Resposta direta: os dados são sempre seus — sem exceção. O código depende do contrato: se houver cláusula de cessão de propriedade intelectual, ele é seu; se o contrato for omisso, a lei brasileira tende a deixá-lo com quem desenvolveu. Por isso a cláusula não é detalhe — é o que separa ter um ativo de alugar um pra sempre.
Aviso de praxe: isto é orientação prática de quem desenvolve, não aconselhamento jurídico. Pra contrato relevante, passe o texto por um advogado.
Os dados
Os dados que o sistema processa — clientes, vendas, financeiro, histórico — são da sua empresa. Isso não deveria nem ser negociável, e a LGPD reforça sua responsabilidade sobre eles (afinal, é você quem responde pelos dados dos seus clientes — pense numa clínica e os prontuários dos pacientes).
O que exigir na prática:
- Exportação completa e gratuita, em formato aberto (CSV/JSON/SQL), a qualquer momento — não só na rescisão;
- Backup acessível: saiba onde os dados moram (de preferência em conta de nuvem da sua titularidade) e quem tem acesso;
- Prazo de devolução na rescisão por escrito: dados completos em até X dias após o fim do contrato.
Fornecedor que dificulta exportação está construindo a cerca do seu aprisionamento.
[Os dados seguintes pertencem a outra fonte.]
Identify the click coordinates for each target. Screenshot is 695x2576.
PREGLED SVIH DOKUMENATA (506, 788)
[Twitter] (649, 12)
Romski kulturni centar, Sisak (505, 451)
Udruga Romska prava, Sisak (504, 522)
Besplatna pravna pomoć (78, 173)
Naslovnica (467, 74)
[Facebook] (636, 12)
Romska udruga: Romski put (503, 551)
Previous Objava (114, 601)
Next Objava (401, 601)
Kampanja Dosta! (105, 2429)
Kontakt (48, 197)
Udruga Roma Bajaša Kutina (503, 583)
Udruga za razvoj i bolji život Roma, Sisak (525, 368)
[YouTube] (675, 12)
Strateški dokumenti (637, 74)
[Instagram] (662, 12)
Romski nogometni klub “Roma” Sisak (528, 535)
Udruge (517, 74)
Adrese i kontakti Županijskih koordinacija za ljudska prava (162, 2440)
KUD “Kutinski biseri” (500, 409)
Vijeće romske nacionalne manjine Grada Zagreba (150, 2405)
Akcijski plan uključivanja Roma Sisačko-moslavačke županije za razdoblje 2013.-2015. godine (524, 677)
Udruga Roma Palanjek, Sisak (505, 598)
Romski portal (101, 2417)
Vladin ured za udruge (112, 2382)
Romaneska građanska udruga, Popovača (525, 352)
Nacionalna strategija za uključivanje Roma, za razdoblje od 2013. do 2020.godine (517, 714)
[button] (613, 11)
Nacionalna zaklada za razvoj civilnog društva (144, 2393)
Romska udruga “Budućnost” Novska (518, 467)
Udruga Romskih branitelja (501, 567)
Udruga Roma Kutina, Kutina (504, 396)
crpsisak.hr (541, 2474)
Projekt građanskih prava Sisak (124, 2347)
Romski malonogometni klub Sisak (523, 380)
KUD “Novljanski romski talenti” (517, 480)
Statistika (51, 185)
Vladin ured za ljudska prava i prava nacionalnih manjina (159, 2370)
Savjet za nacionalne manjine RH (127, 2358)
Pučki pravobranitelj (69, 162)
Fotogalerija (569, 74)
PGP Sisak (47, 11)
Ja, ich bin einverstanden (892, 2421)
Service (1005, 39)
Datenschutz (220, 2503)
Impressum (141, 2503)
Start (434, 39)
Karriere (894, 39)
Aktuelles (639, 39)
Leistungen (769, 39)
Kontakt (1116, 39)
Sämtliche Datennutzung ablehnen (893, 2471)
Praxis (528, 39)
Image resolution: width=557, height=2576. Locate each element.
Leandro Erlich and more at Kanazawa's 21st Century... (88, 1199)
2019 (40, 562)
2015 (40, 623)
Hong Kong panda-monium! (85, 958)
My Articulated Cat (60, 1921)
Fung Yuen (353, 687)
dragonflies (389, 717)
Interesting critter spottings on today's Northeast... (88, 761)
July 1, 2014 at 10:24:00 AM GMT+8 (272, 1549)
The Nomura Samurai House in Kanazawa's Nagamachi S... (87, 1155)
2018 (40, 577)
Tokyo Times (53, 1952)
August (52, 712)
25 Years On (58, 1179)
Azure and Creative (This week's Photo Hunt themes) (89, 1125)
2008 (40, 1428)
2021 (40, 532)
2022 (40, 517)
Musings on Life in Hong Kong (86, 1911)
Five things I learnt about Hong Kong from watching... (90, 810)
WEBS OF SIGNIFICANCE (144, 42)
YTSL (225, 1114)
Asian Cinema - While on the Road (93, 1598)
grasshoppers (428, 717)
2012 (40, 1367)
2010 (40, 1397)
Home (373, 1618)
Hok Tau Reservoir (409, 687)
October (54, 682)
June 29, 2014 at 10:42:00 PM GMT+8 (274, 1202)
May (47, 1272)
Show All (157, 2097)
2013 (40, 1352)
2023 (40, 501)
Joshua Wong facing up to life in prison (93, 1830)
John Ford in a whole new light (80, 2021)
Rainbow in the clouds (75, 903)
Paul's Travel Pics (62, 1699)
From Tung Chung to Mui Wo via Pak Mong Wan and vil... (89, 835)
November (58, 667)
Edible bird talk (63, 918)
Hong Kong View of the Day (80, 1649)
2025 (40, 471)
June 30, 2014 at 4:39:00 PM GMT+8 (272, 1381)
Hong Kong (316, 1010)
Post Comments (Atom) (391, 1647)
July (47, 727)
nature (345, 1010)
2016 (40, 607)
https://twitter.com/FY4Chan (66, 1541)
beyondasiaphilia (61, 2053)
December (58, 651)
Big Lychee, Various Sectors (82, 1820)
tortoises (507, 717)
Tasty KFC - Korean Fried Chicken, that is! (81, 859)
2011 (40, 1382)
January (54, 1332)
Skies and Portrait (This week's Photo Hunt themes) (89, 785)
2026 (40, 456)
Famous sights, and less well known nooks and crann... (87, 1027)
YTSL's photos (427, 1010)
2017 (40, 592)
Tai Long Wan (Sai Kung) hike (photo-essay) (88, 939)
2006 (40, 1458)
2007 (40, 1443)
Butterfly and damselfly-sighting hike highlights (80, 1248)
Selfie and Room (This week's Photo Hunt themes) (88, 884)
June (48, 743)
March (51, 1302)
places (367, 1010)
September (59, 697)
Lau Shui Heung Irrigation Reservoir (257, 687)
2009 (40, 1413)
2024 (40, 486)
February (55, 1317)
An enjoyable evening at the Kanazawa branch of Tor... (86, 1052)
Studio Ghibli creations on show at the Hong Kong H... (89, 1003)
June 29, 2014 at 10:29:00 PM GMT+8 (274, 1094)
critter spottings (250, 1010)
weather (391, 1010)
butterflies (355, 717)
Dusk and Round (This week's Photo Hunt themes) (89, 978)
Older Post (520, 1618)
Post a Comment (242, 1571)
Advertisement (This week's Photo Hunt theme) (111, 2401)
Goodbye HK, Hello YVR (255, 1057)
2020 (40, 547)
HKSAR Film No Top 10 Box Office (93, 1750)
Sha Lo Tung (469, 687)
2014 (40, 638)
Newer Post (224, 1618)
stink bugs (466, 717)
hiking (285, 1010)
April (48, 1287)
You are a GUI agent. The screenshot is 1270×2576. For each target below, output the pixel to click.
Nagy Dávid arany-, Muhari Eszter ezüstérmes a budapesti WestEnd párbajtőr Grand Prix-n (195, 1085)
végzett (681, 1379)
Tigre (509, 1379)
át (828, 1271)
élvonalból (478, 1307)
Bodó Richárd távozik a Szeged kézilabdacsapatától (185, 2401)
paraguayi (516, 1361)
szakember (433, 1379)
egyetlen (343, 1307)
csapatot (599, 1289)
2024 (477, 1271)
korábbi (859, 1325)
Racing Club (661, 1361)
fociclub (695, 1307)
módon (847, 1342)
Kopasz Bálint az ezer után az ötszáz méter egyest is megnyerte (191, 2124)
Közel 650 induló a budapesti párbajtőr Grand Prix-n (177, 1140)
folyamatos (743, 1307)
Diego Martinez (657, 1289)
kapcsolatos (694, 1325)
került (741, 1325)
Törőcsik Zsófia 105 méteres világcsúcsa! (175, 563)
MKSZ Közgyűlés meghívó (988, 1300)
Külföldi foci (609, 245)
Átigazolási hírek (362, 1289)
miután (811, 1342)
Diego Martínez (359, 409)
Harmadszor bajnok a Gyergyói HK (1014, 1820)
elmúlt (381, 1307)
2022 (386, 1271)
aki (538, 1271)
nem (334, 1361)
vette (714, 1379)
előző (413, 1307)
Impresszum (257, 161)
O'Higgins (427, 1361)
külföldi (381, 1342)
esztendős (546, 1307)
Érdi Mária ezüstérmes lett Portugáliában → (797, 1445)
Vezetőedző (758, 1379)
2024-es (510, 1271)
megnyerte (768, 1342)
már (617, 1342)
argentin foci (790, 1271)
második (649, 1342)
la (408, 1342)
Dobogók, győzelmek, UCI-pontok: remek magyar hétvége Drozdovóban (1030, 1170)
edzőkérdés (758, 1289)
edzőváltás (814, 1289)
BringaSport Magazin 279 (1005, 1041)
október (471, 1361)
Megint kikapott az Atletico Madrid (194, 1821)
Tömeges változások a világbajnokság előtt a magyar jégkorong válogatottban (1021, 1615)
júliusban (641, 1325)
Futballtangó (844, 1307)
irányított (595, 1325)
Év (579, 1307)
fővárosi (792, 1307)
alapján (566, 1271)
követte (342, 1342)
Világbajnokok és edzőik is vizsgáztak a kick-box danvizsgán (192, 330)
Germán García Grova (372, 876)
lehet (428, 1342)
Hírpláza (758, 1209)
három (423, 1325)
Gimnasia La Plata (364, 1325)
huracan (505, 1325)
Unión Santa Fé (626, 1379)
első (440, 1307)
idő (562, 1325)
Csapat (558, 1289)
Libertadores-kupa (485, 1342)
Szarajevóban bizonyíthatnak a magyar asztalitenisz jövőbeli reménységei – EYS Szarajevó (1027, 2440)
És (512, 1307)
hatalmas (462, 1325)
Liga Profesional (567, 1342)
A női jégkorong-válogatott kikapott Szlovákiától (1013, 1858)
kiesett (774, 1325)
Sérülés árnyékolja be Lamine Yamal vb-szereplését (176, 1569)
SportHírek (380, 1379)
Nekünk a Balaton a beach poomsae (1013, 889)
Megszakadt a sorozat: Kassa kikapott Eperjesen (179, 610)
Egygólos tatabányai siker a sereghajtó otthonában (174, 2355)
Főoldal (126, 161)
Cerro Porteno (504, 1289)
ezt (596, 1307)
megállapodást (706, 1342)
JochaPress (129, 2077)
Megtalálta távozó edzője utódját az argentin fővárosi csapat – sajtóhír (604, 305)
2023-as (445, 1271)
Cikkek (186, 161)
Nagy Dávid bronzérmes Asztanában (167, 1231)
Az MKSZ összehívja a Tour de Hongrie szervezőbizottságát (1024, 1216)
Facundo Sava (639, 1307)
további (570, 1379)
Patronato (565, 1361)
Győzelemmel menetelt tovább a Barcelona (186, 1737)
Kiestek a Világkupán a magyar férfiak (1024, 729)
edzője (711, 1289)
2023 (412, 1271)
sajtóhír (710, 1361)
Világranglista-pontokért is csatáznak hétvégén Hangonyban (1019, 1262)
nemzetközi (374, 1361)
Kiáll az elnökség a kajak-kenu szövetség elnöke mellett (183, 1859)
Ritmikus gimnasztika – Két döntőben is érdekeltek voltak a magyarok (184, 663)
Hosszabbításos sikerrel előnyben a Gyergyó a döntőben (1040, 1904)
É o teste mais rápido de caráter comercial que existe.
O código (e os modelos de contrato)
Existem três modelos no mercado — e o nome no contrato importa menos que o efeito prático:
| Modelo | Como funciona | Efeito pra você |
|---|---|---|
| Cessão de propriedade | O código desenvolvido pra você é cedido à sua empresa | É um ativo seu: qualquer equipe pode mantê-lo no futuro |
| Licença de uso | O código é do fornecedor; você paga pra usar | É aluguel disfarçado de projeto — sem o fornecedor, sem sistema |
| Híbrido | Cessão do código específico + licença das bibliotecas-base do fornecedor | Aceitável, se o que é "base" estiver listado e não te impedir de migrar |
No nosso modelo, o código desenvolvido pro cliente é do cliente — o mesmo que respondemos no FAQ da home. Não por bondade: porque cliente refém não indica, e nosso negócio depende de indicação.
Atenção ao detalhe que mais pega: na omissão do contrato, a propriedade do software tende a ficar com o desenvolvedor (Lei 9.609/98). "A gente combinou de boca" não existe em propriedade intelectual.
O checklist anti-aprisionamento
Antes de assinar com qualquer fornecedor — inclusive a gente — confirme por escrito:
- Cláusula de cessão de propriedade intelectual do código desenvolvido;
- Código-fonte acessível a você (repositório com seu acesso, não "guardado" com o fornecedor);
- Dados exportáveis em formato aberto, a qualquer momento, sem custo;
- Infraestrutura em conta sua (nuvem na titularidade da empresa) ou transferível sem burocracia;
- Documentação mínima pra outra equipe assumir: como instalar, como rodar, onde estão as integrações;
- Sem multa ou "taxa de liberação" pra levar código e dados embora.
Se o fornecedor aceita os seis pontos sem suar, você está em boa companhia. Se enrolar em qualquer um, o desconto na proposta está cobrando juros que você ainda não viu. O custo de sair de um sistema preso, aliás, é uma das contas que fazemos no artigo sobre quando vale a pena desenvolver sistema próprio — e o impacto disso no orçamento está no guia de custos.
Perguntas frequentes
Se eu trocar de fornecedor, levo o sistema comigo?
Com cessão de propriedade e acesso ao repositório, sim: qualquer equipe competente assume a manutenção. Sem isso, você recomeça do zero — é exatamente o cenário que o checklist acima evita.
O fornecedor pode reutilizar o código que fez pra mim?
Depende do contrato. É comum (e razoável) o fornecedor reaproveitar componentes genéricos; o que não pode é revender a lógica específica do seu negócio. Se seu processo é seu diferencial competitivo, trate a exclusividade dessa parte por escrito.
E os dados que ficam "na nuvem", são de quem?
Seus. A nuvem é só o prédio alugado onde eles moram. O ideal é a conta de infraestrutura estar na titularidade da sua empresa — assim, trocar de fornecedor não passa nem perto dos seus dados. É o arranjo que recomendamos, por exemplo, pra distribuidoras com anos de histórico de vendas e estoque.
Preciso entender de tecnologia pra cobrar isso tudo?
Não. Os seis itens do checklist são contratuais, não técnicos. Qualquer fornecedor sério responde cada um em uma frase — e a clareza da resposta já é metade da avaliação.